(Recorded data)
======

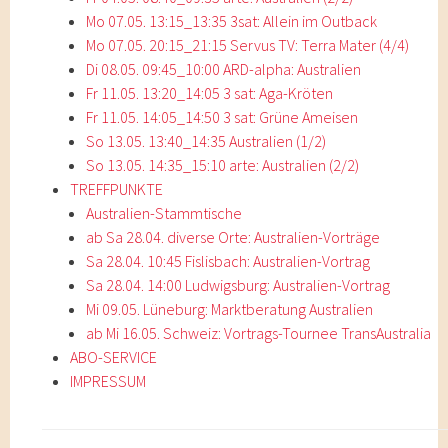
Mo 07.05. 13:15_13:35 3sat: Allein im Outback
Mo 07.05. 20:15_21:15 Servus TV: Terra Mater (4/4)
Di 08.05. 09:45_10:00 ARD-alpha: Australien
Fr 11.05. 13:20_14:05 3 sat: Aga-Kröten
Fr 11.05. 14:05_14:50 3 sat: Grüne Ameisen
So 13.05. 13:40_14:35 Australien (1/2)
So 13.05. 14:35_15:10 arte: Australien (2/2)
TREFFPUNKTE
Australien-Stammtische
ab Sa 28.04. diverse Orte: Australien-Vorträge
Sa 28.04. 10:45 Fislisbach: Australien-Vortrag
Sa 28.04. 14:00 Ludwigsburg: Australien-Vortrag
Mi 09.05. Lüneburg: Marktberatung Australien
ab Mi 16.05. Schweiz: Vortrags-Tournee TransAustralia
ABO-SERVICE
IMPRESSUM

======

(Exercise details): The answer must be the lines from the one containing "TREFFPUNKTE" to the final line of the data above, copied exactly, both included, with nothing added.

(Exercise response):
TREFFPUNKTE
Australien-Stammtische
ab Sa 28.04. diverse Orte: Australien-Vorträge
Sa 28.04. 10:45 Fislisbach: Australien-Vortrag
Sa 28.04. 14:00 Ludwigsburg: Australien-Vortrag
Mi 09.05. Lüneburg: Marktberatung Australien
ab Mi 16.05. Schweiz: Vortrags-Tournee TransAustralia
ABO-SERVICE
IMPRESSUM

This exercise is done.